Later, the POST trial was conducted to assess the initial postmarket experience of the Penumbra System and how it compared with the results of the Penumbra Pivotal trial [102]. A total of 157 subjects were treated in 7 international centers. The mean age was 65 years and the baseline NIHSS score was 16. The median time from stroke onset to arterial puncture was 4.5 h. Successful recanalization was observed in 87% of the treated vessels with TIMI 2 (54%) or 3 (33%). Patients who were successfully revascularized (TIMI ≥2) by the Penumbra System had significantly better outcomes (mRS ≤2, 45 vs. 13%) and lower mortality (16 vs. 50%) than those who were not (TIMI ≤1). Nine (5.7%) procedural serious adverse events occurred.

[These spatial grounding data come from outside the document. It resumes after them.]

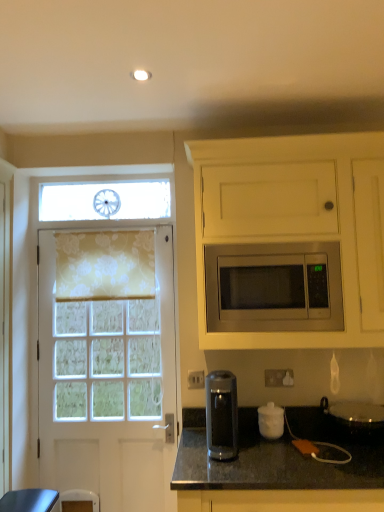 Question: Do you think transparent plastic coffee machine at lower center is within stainless steel microwave at center, or outside of it?

Choices:
 (A) outside
 (B) inside

Answer: (A)

Question: Looking at the image, does transparent plastic coffee machine at lower center seem bigger or smaller compared to stainless steel microwave at center?

Choices:
 (A) small
 (B) big

Answer: (A)

Question: Estimate the real-world distances between objects in this image. Which object is closer to the white floral fabric at left?

Choices:
 (A) black granite countertop at lower center
 (B) white matte jar at lower center, the 2th appliance from the right
 (C) floral fabric curtain at left
 (D) white matte cabinet at upper right
 (E) stainless steel microwave at center

Answer: (C)

Question: Which of these objects is positioned farthest from the stainless steel microwave at center?

Choices:
 (A) black granite countertop at lower center
 (B) white matte cabinet at upper right
 (C) floral fabric curtain at left
 (D) white plastic electric outlet at lower center
 (E) white floral fabric at left

Answer: (E) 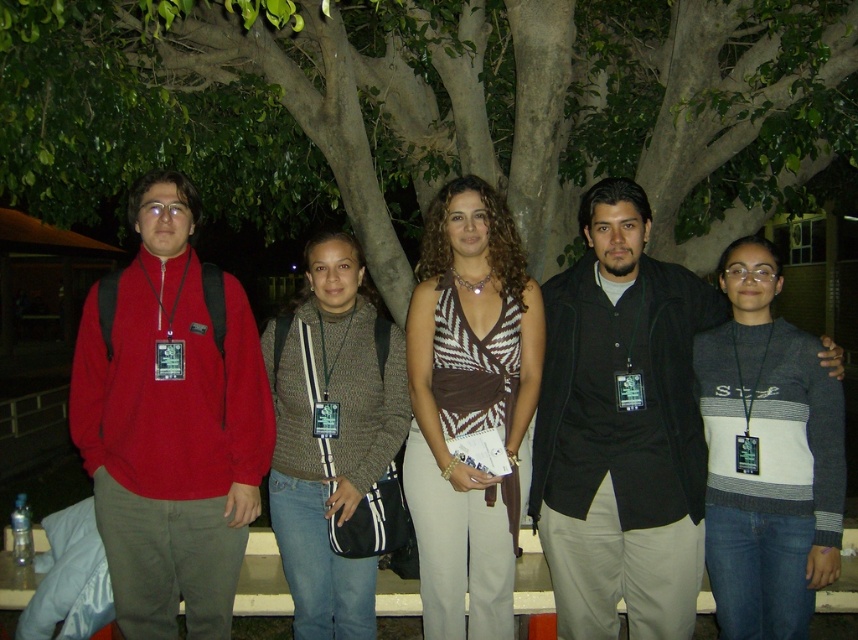 Does point (391, 76) lie in front of point (349, 636)?

No, it is behind (349, 636).

Does green leafy tree at center have a larger size compared to knit sweater at center?

Indeed, green leafy tree at center has a larger size compared to knit sweater at center.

Levy et al. [103] first used self-expanding stents, including NeuroForm and Wingspan, for recanalization of acute cerebrovascular occlusions within 8 h of stroke onset in 18 patients. The mean age of patients from the participating institutions was 75.1 years and the median admission NIHSS score was 18. All of the patients underwent a CT scan before the procedure. Recanalization was achieved in 79% of cases. Good outcomes (mRS ≤3) were observed in 33% of all patients and 43% of the revascularized patients. The baseline NIHSS score did not contribute to the clinical results. Intracerebral hemorrhage occurred in a total of 7 patients; 2 of these cases resulted in progression to death, and 3 were asymptomatic and resolved on subsequent CT scans. The good clinical outcome (3.5 vs. 10.5 h) and successful recanalization (8.5 vs. 6 h) were independent of the time from stroke onset. It was noticeable that all of the 3 patients treated using Wingspan achieved complete recanalization (TIMI ≥2). Therefore, stent-assisted recanalization in acute ischemic stroke (SARIS) used Wingspan and Enterprise (1 patient) as the primary intervention in 20 cases of acute ischemic stroke [94]. The mean age was 63 years and the mean baseline NIHSS score was 14. The mean time from stroke onset to intervention was 5.25 h (1 at 8.5 h; 1 at 9.75 h). Recanalization was achieved in all of the patients (TIMI = 3, 60%; TIMI = 2, 40%). Only 1 symptomatic and 2 asymptomatic intracranial hemorrhages occurred. At the 1-month follow-up, 60% of the patients had good clinical outcomes (mRS ≤3) and 45% of the subjects achieved complete recovery (mRS ≤1). Five patients had died at the 1-month follow-up. A further study confirmed these findings [104]. Nineteen patients with acute ischemic stroke with a mean of 6.4 h from symptom onset were treated using 6 Enterprise and 13 Wingspan stents. The median NIHSS score on admission was 19 and the mean age was 63 years. Recanalization was achieved in 95% of occlusions (TIMI ≥2). A good clinical outcome was achieved in 42% of cases, and 12 patients achieved an mRS score ≤3. Symptomatic intracerebral hemorrhage occurred in 3 patients, 2 of whom died.

Conclusion

Intracranial recanalization using mechanical embolectomy is a safe and feasible approach in strictly selected patients presenting with acute ischemic stroke beyond the therapy time window for IV thrombolysis.